Bakhtin, Estudos Culturais e os Novos Estudos de Letramentos fundamentam a investigação de Souza que busca compreender quais (e como) práticas de leitura e escrita, inclusive as escolares, são significadas pelos movimentos sociais negros. Letramentos de reexistência são definidos pela autora como práticas de leitura e escrita no universo hip hop de ques “os sujeitos participam e [...] desenvolvem práticas culturais específicas de leitura e de escrita, de acordo com as orientações, objetivos e necessidades de suas ações comunitárias”. (SOUZA, 2009, p. 25)

As experiências educativas dos sujeitos na escola e nos movimentos são engendradas e tornam-se próprias do universo hip hop. Segundo a autora, as práticas orais e escrita do cotidiano dos movimentos sociais negros são multimodais, heterogêneas, críticas e não-lineares e configuram os letramentos múltiplos relacionados à identidade dos jovens negros que ora refutam, ora se utilizam dos letramentos dominantes no tenso jogo entre escola e universo hip hop, entendidos em sua pesquisa como agências de letramentos. Ainda que aparentemente próximos, defende que letramentos de resistência estão para práticas de leitura e escrita no campo da conservação, da preservação e não sucumbência a um outro – opressor e que Letramentos de reexistência estão para a presença, para o ser (e não o estar) na vida.

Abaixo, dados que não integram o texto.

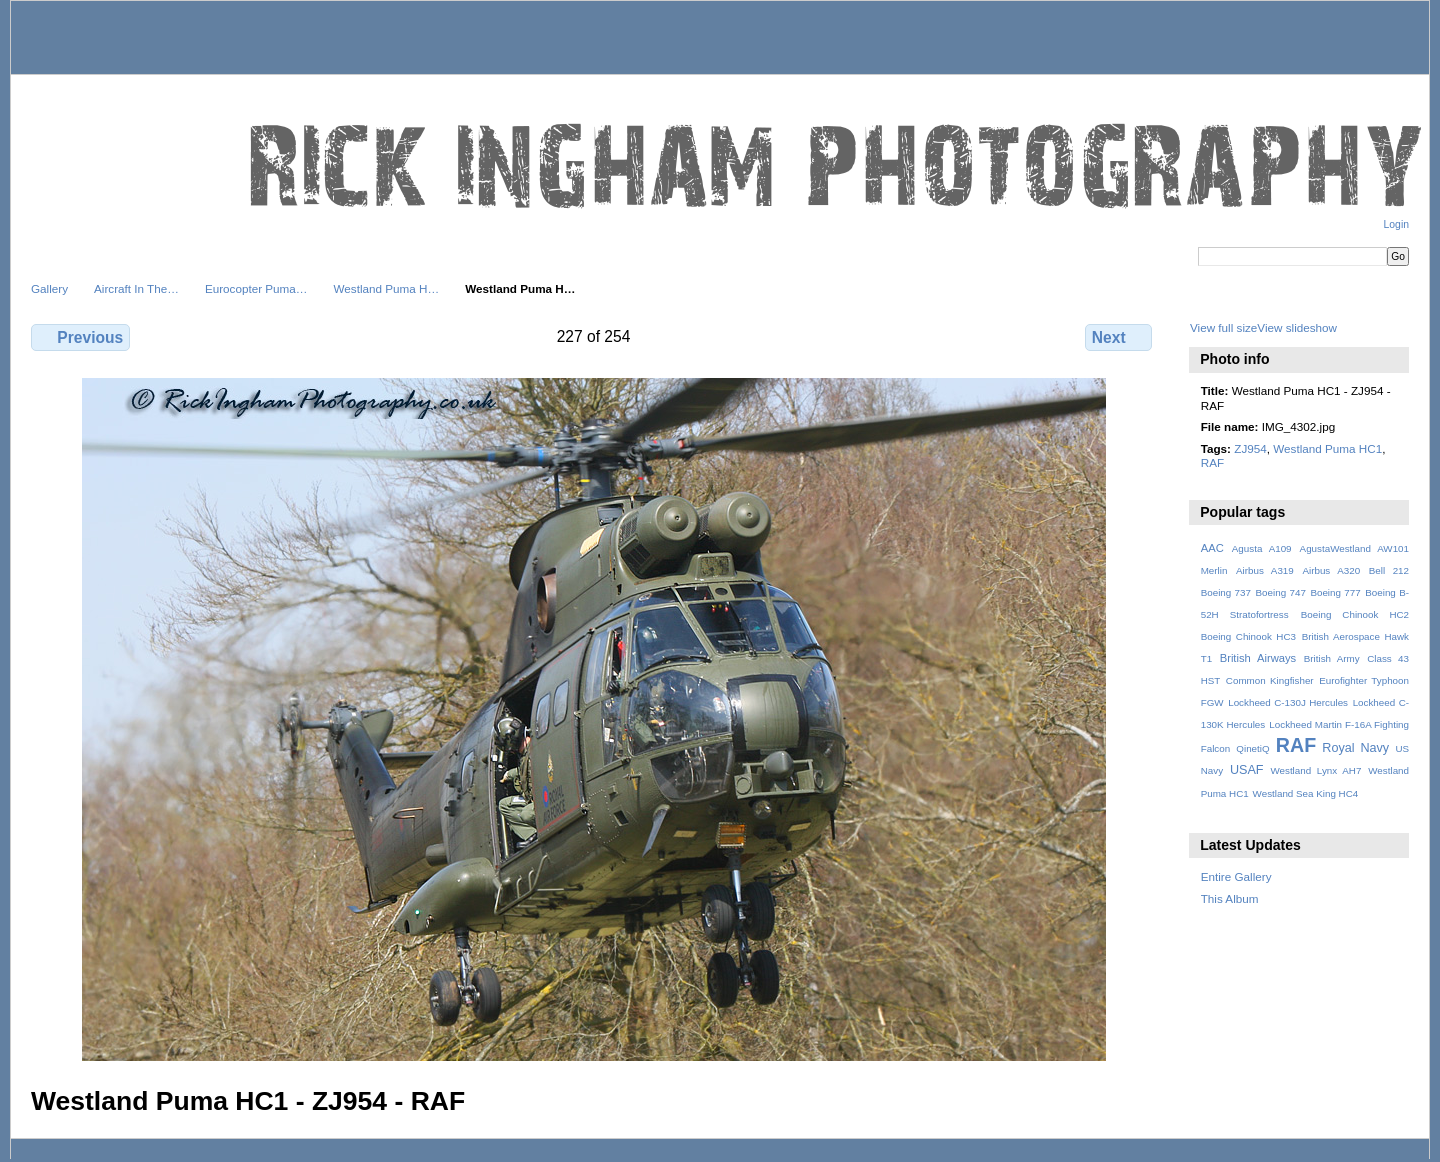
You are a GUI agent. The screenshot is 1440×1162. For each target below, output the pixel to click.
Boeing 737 (1226, 592)
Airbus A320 (1331, 570)
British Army (1332, 658)
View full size (1223, 327)
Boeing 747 (1281, 592)
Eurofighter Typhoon (1364, 680)
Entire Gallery (1236, 876)
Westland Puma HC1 (1327, 448)
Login (1396, 224)
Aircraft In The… (136, 288)
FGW (1212, 702)
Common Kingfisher (1270, 680)
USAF (1247, 770)
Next (1118, 337)
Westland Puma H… (387, 288)
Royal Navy (1355, 748)
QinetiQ (1252, 748)
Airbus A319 (1265, 570)
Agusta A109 (1262, 548)
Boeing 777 (1335, 592)
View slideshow (1297, 327)
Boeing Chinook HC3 (1248, 636)
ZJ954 (1250, 448)
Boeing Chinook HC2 (1355, 614)
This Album (1230, 898)
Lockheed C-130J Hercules (1288, 702)
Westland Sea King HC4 (1306, 793)
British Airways (1258, 658)
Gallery (49, 288)
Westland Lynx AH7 (1315, 770)
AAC (1212, 548)
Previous (80, 337)
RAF (1212, 462)
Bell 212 (1389, 570)
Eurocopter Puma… (256, 288)
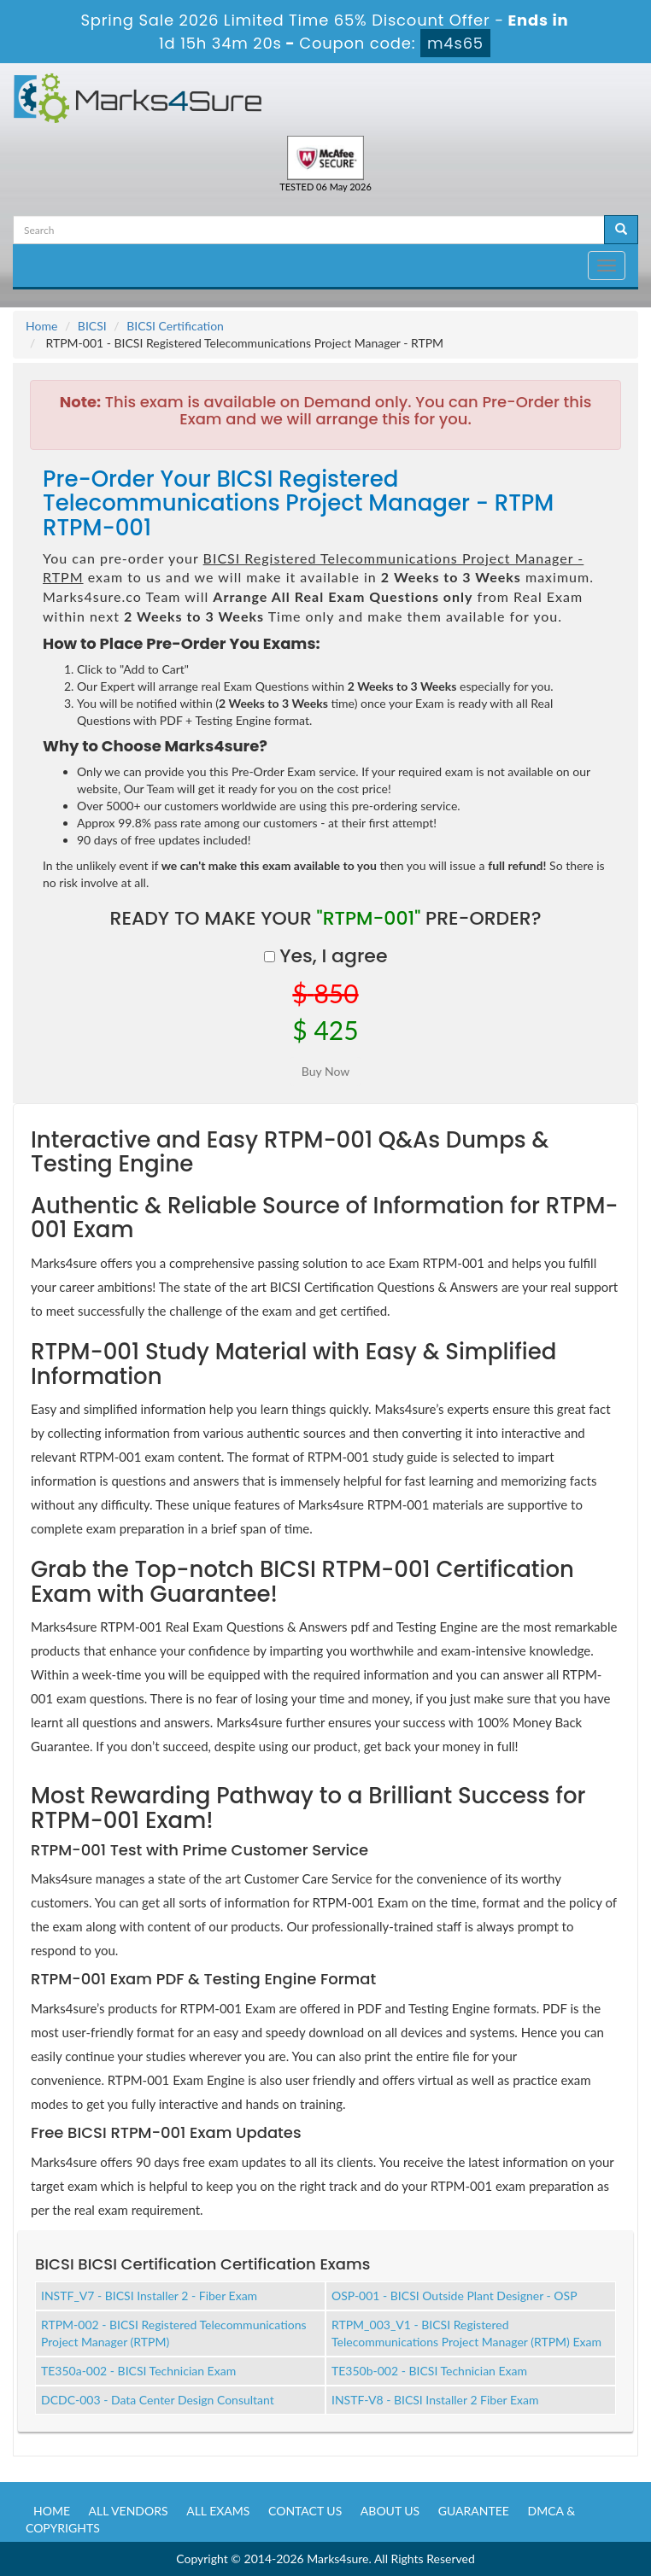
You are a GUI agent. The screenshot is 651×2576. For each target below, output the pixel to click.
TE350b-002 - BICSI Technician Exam (429, 2370)
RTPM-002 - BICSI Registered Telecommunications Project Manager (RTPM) (174, 2333)
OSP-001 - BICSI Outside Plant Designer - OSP (454, 2295)
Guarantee (473, 2510)
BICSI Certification (175, 325)
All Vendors (128, 2510)
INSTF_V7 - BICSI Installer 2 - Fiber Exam (149, 2295)
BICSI (92, 325)
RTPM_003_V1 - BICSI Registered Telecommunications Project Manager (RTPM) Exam (466, 2333)
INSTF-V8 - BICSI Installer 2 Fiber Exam (435, 2399)
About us (390, 2510)
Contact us (305, 2510)
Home (41, 325)
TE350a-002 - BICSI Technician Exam (138, 2370)
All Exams (217, 2510)
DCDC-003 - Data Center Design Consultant (157, 2399)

A análise de Souza indicia como sujeitos constroem suas identidades pelo uso da linguagem transitando entre as esferas discursivas escola e universo hip hop. Apesar de não se constituir objetivo da pesquisadora analisar os gêneros do discurso fanzine, batalhas, rap, grafite e a capa de um CD para uma reflexão sobre como ensinar esses gêneros, penso que compreender os gestos do escrevente em cada gênero pode contribuir para a inclusão de práticas de leitura e escrita que não sejam tão-somente as dos letramentos dominantes. No âmbito da formação docente (inicial e em serviço), uma reflexão sobre o modo como a escola refrata e trabalha (ou não) as práticas orais e escritas do universo hip hop pode suscitar uma ressignificação de práticas docentes cristalizadas, não apenas em escolas com a presença da população negra, mas em toda escola que, na responsividade – conceito bakhtiniano, valoriza pessoas e culturas múltiplas.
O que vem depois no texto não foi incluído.